Although there are Keetons to fit onto JD 50/60/90 drills, they are poor for seed firming, since they attach direct to the opener shank and are always changing angles as the opener negotiates the terrain (the opener isn’t on a parallel link, like a planter unit is). If you want a sliding firmer, definitely use The Fin, and not Keetons on these drills. (Even though we sell Keetons and not Fins, we want you to succeed; Keetons are terribly inferior on JD 50/60/90 drills.)
Some kits want you to drill a hole in the top of the seed boot and squirt it in there. In my experience, this is a disaster since it gets fertilizer all over the blade.
Some setups dribble the liquid off the back of the boot (or off the seed bounce flap). The problem here is that this gums up the seed-lock wheel very badly when using sticky liquid fertilizers.

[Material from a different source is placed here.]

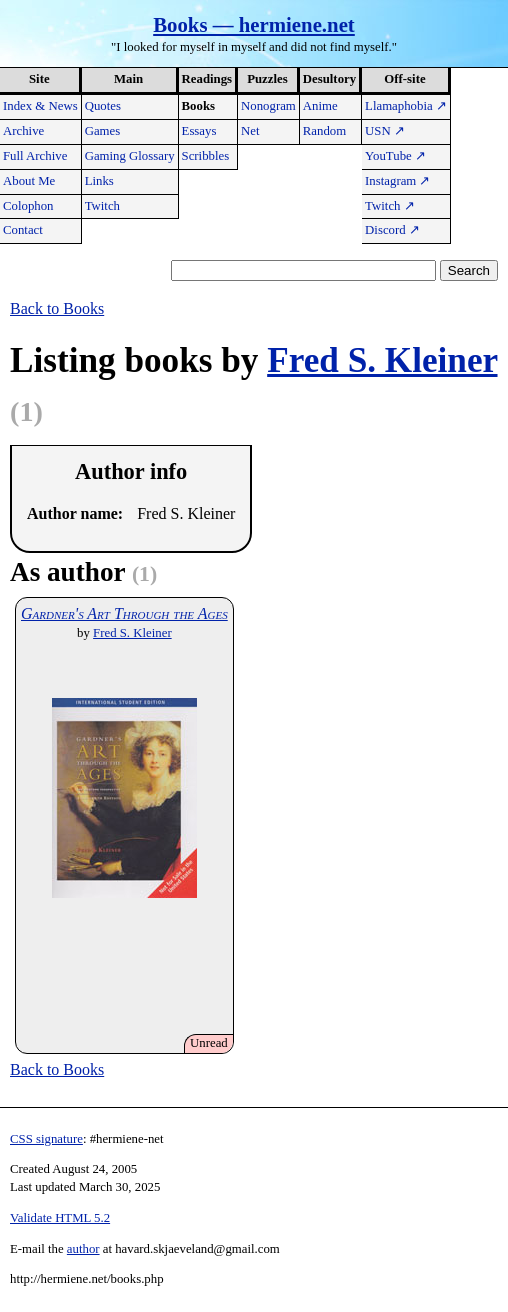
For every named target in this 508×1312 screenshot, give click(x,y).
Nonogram (268, 106)
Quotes (103, 106)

Other companies sell stainless tubes to put the liquid behind the firming wheel, and this is the least-troublesome location. It does splatter all over the closing wheels, however, and may cause them to build up and become very thick and heavy, which compromises their closing action.
If you’re delivering dry fertilizer to the seed row, then life is easy. And it doesn’t much matter where it goes, so long as most of it is in the furrow (using safe rates, of course).
Remember that the primary job of the seeder is to do a good job of seed placement. If fertilizer application at the same time is too much of a distraction, don’t do it. However, there are a number of agronomic advantages to placing a small amount of fertilizer directly into the seed row.